Re: panic: sx_xlock() of destroyed sx _at_ /zoo/kris/src8/sys/modules/zfs/../../cddl/contrib/opensolaris/uts/common/fs/zfs/zfs_rlock.c:535

From: Pawel Jakub Dawidek <pjd_at_FreeBSD.org> Date: Sat, 12 Sep 2009 21:11:58 +0200 · This archive was generated by hypermail 2.4.0 : Wed May 19 2021 - 11:39:55 UTC

On Sun, Sep 06, 2009 at 08:32:00PM +0100, Kris Kennaway wrote:
> 9.0 doing I/O to a zfs:
> 
> panic: sx_xlock() of destroyed sx _at_ 
> /zoo/kris/src8/sys/modules/zfs/../../cddl/contrib/opensolaris/uts/common/fs/zfs/zfs_rlock.c:535
> db> wh
> Tracing pid 14 tid 100047 td 0xffffff000357c720
> kdb_enter() at kdb_enter+0x3d
> panic() at panic+0x17b
> _sx_xlock() at _sx_xlock+0xe9
> zfs_range_unlock() at zfs_range_unlock+0x38
> zfs_get_data() at zfs_get_data+0xd7
> zil_commit() at zil_commit+0x532
> zfs_sync() at zfs_sync+0xa6
> sync_fsync() at sync_fsync+0x13a
> VOP_FSYNC_APV() at VOP_FSYNC_APV+0xb7
> sync_vnode() at sync_vnode+0x157
> sched_sync() at sched_sync+0x1d1
> fork_exit() at fork_exit+0x12a
> fork_trampoline() at fork_trampoline+0xe
> --- trap 0, rip = 0, rsp = 0xffffff8125da0d30, rbp = 0 ---
> 
> This was essentially just doing make world + cvs update + tar creation 
> in a loop and failed after about a week.

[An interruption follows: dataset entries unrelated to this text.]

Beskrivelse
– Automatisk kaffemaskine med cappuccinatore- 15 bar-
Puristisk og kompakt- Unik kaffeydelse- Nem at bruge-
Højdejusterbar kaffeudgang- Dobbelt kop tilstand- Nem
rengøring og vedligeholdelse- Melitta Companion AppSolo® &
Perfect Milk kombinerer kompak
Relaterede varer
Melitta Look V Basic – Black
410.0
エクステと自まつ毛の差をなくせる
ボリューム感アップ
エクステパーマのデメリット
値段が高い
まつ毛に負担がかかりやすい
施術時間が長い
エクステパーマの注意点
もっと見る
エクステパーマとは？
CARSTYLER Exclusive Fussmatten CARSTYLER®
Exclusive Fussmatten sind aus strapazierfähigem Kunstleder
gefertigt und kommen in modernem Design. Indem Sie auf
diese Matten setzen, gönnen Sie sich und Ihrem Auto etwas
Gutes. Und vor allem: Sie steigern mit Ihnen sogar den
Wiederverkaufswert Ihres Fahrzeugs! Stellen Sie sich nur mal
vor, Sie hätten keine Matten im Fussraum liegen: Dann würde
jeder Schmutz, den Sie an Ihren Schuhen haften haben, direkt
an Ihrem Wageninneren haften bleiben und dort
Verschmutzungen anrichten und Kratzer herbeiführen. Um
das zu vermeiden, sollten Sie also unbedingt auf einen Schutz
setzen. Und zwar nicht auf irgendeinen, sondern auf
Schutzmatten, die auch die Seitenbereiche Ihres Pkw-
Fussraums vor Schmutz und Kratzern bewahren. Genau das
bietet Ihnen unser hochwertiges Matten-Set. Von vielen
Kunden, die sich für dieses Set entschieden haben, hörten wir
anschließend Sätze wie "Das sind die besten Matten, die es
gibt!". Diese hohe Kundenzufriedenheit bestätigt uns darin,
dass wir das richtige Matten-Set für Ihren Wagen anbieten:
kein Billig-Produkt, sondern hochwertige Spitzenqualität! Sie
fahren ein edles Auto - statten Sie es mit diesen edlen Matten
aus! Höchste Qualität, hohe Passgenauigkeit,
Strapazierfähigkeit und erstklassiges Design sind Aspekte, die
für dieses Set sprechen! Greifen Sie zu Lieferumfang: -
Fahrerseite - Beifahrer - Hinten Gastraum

Ok, here is a patch to try:

	http://people.freebsd.org/~pjd/patches/zfs_races.patch

Actually I think I'll just commit it as I was able to reproduce and
understand your problem.

The patch fixes three races:
- The check to see that we lost race in zfs_zget() wasn't tight enough.
  This was found by Jaakko Heinonen and part of the patch is based on
  his work.
- There was a race where rollback could be called between
  zfs_freebsd_reclaim() and zfs_reclaim_complete().
- There was a race where forced unmount could be called between
  zfs_freebsd_reclaim() and zfs_reclaim_complete().

-- 
Pawel Jakub Dawidek                       http://www.wheel.pl
pjd_at_FreeBSD.org                           http://www.FreeBSD.org
FreeBSD committer                         Am I Evil? Yes, I Am!